‘Internal security’ or how to compromise citizens’ rights and also make huge profits

Federica Mogherini, High Representative of the Union for Foreign Affairs and Security Policy and Vice-President of the EC, went to Washington where she participated in an International Leaders Forum on "The Transatlantic Bond in an Age of Complexity" at Brookings Institution. The event, moderated by Karen Donfried, President of the German Marshall Fund of the United States (GMF), was jointly organised by the Center on the United States and Europe (CUSE) of Brookings Institution and the GMF. The Vice-President then met with Madeleine Albright, Chair of Albright Stonebridge Group. Who says that the old ghosts don’t haunt today’s skies. The day after Federica Mogherini (on the left) met with Michael Froman, US Trade Representative. The specter of Transatlantic Trade and Investment Partnership (TTIP) must have been present. Again the old phantoms are present in today’s business. (EC Audiovisual Services, 21/01/2015).
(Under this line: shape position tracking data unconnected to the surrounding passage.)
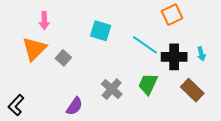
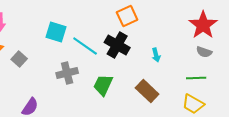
cyan line: (145, 45) -> (85, 46), moved
black cross: (174, 57) -> (117, 45), moved, turned 30
gray cross: (112, 89) -> (67, 73), moved, turned 35

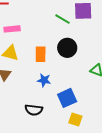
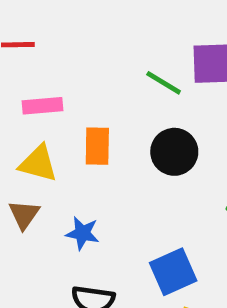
orange rectangle: (41, 54) -> (97, 146), moved
blue star: (44, 80) -> (83, 233), moved

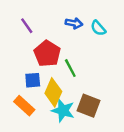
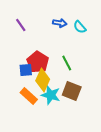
red pentagon: (47, 54) -> (38, 62), moved
green line: (70, 68) -> (67, 63), moved
orange rectangle: (24, 106) -> (29, 96), moved

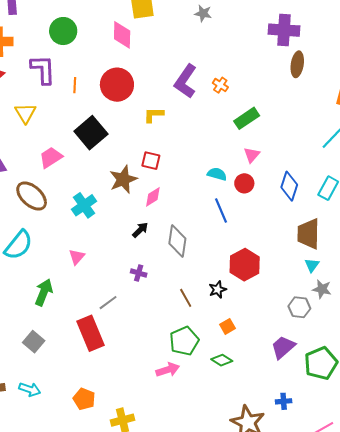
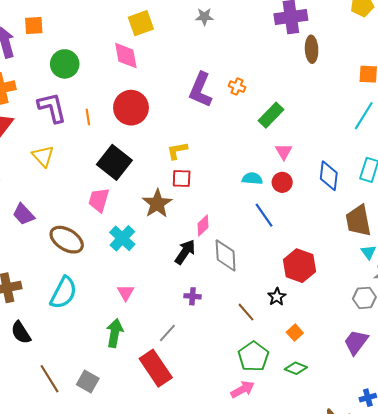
yellow L-shape: (154, 115) -> (177, 151), moved
pink trapezoid: (51, 157) -> (99, 200), moved, turned -30
pink diamond: (153, 197) -> (203, 225), moved
black arrow: (140, 230) -> (185, 252), size x1.4
green arrow: (44, 292) -> (115, 333), moved
gray square: (34, 342) -> (88, 381), moved

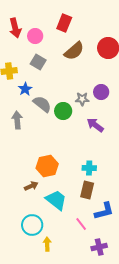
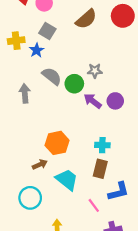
blue star: (25, 89) -> (37, 50), moved
purple circle: (101, 92) -> (115, 101), moved
purple arrow: (95, 125) -> (93, 101), moved
cyan circle: (32, 225) -> (30, 198), moved

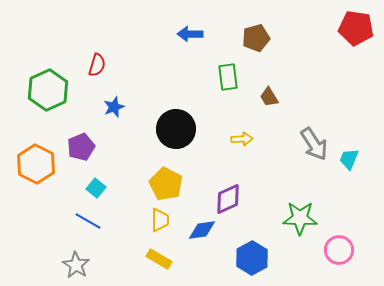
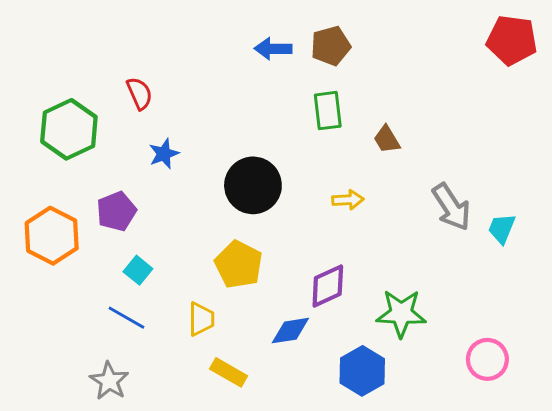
brown pentagon: (256, 38) -> (331, 46), moved
red semicircle: (97, 65) -> (139, 93), turned -40
green star: (300, 218) -> (401, 313), moved
yellow trapezoid: (160, 220) -> (201, 319), moved

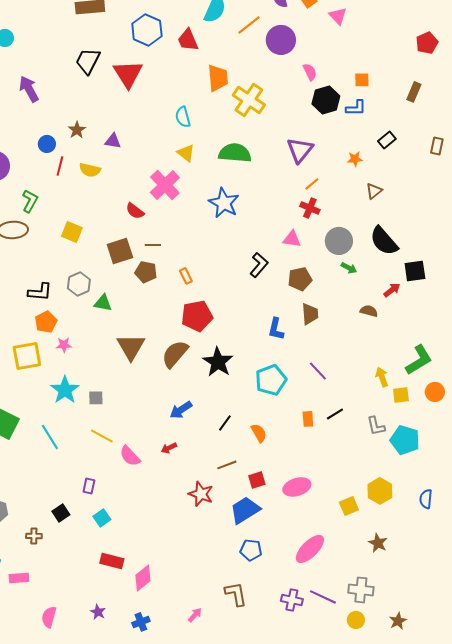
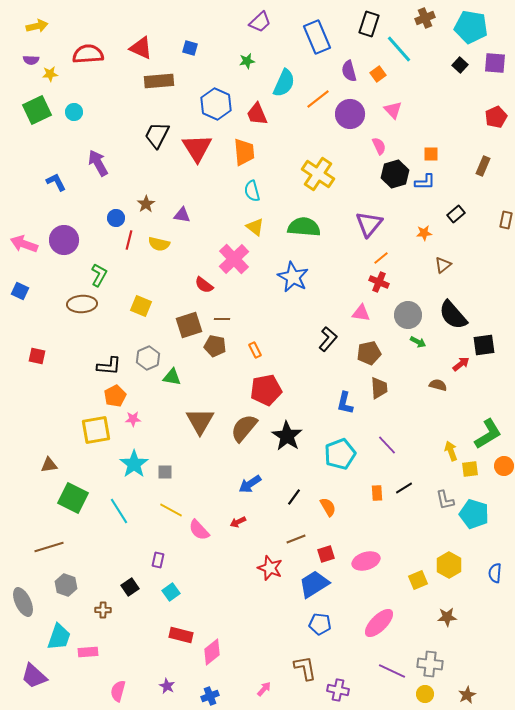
pink triangle: (338, 16) -> (393, 110), moved
orange trapezoid: (218, 78) -> (244, 152), moved
brown star: (378, 543) -> (447, 617), turned -30
purple cross: (292, 600) -> (338, 690), moved

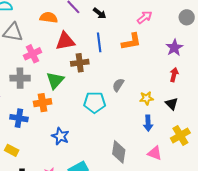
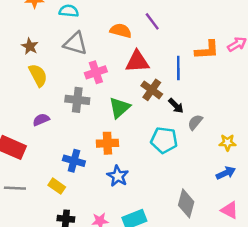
black arrow: (100, 13) -> (176, 106), moved
orange L-shape: (131, 42) -> (207, 50), moved
brown cross: (80, 63) -> (152, 90), turned 36
orange cross: (43, 103) -> (107, 143), moved
blue cross: (19, 118) -> (74, 161), moved
blue arrow: (148, 123) -> (226, 173), turned -119

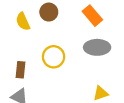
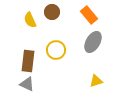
gray ellipse: (97, 47) -> (93, 42), turned -60
brown rectangle: (21, 70) -> (28, 61), size x1.5

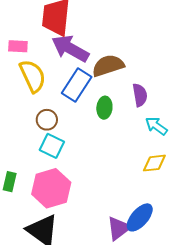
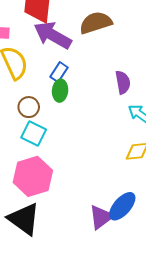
brown semicircle: (108, 66) -> (96, 23), moved
blue rectangle: (77, 85) -> (59, 72), size x0.6
green ellipse: (104, 108) -> (60, 91), moved

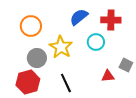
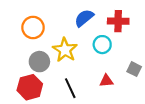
red triangle: (108, 76) -> (106, 81), moved

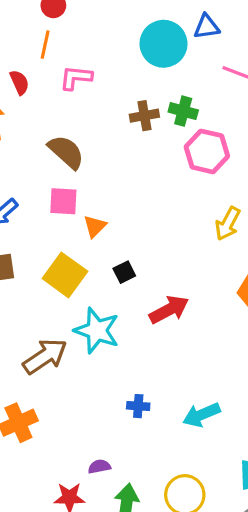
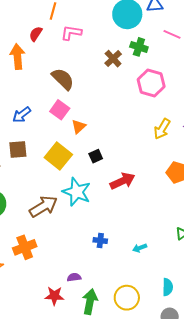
red semicircle: (19, 82) -> (36, 34), turned -126
green cross: (183, 111) -> (139, 47), moved
brown cross: (144, 116) -> (113, 59), turned -36
pink square: (63, 201) -> (60, 110), turned 30
cyan arrow: (201, 415) -> (140, 248), size x0.6

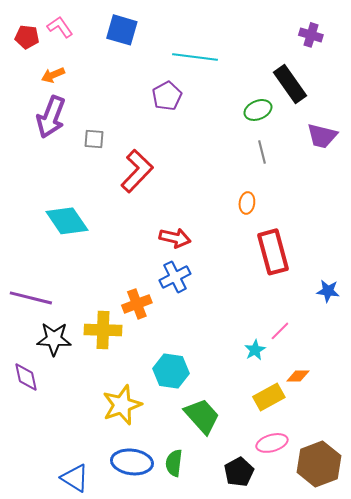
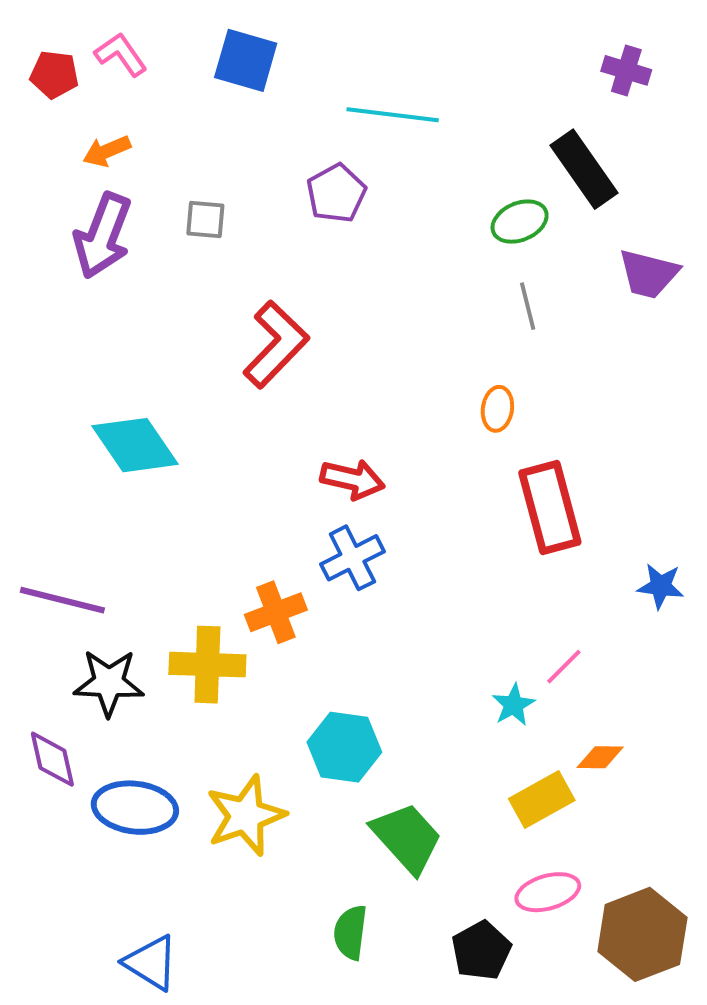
gray square: (94, 139) -> (205, 220), moved
blue ellipse: (132, 462) -> (135, 808), moved

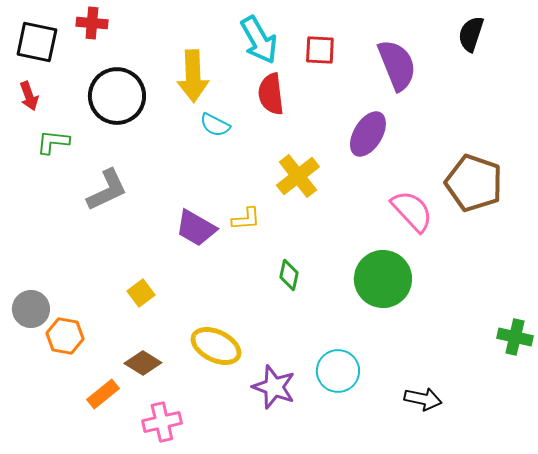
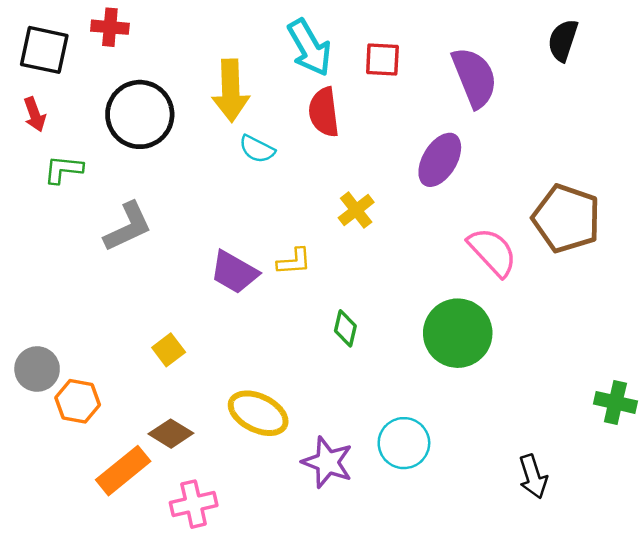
yellow cross: (298, 176) -> (356, 210), size x0.7
orange rectangle: (103, 394) -> (123, 471), size x1.4
black arrow: (423, 399) -> (533, 477), moved, turned 60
Federica Mogherini, High Representative of the Union for Foreign Affairs and Security Policy and Vice-President of the EC, went to Washington where she participated in an International Leaders Forum on “The Transatlantic Bond in an Age of Complexity” at Brookings Institution. The event, moderated by Karen Donfried, President of the German Marshall Fund of the United States (GMF), was jointly organised by the Center on the United States and Europe (CUSE) of Brookings Institution and the GMF. The Vice-President then met with Madeleine Albright, Chair of Albright Stonebridge Group. Who says that the old ghosts don’t haunt today’s skies. The day after Federica Mogherini (on the left) met with Michael Froman, US Trade Representative. The specter of Transatlantic Trade and Investment Partnership (TTIP) must have been present. Again the old phantoms are present in today’s business. (EC Audiovisual Services, 21/01/2015).
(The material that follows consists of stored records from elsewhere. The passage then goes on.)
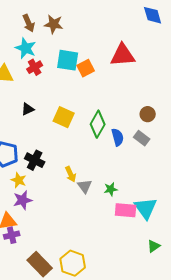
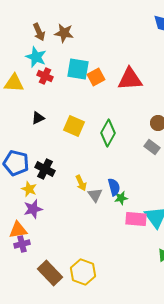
red triangle: (123, 55) -> (130, 79), moved
red cross: (35, 67) -> (45, 76), turned -35
blue semicircle: (118, 137) -> (114, 187), moved

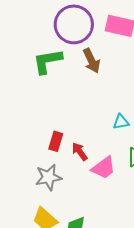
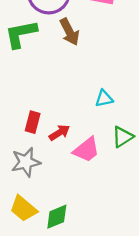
red arrow: (80, 152) -> (59, 133), turned 96

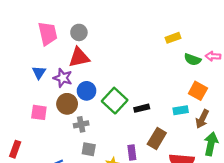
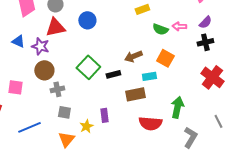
blue triangle: (39, 72) -> (18, 41), turned -40
blue circle: (87, 91) -> (87, 20), moved
pink square: (39, 112) -> (15, 87), moved
brown arrow: (202, 119) -> (133, 56), moved, turned 42
brown rectangle: (157, 138) -> (135, 94), moved, turned 48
Only days if not hours after the Charlie Hebdo tragedy in Paris, some governments and many politicians in Europe called for more and tougher internal security measures. Undoubtedly, such action would compromise the civil liberties of European citizens, but those governments and politicians don’t seem to mind. It seems that for them, further sneaking citizens’ freedoms and privacy is not a problem. If it’s not a sacrilege, a long-time friend and reader of Charlie would be justified to shout out that Charlie’s great cartoonists George Wolinski and Bernard ‘Tignous’ Verlhac would have laughed at the face of those who want to further challenge our civil rights and liberties on the pretext of their death.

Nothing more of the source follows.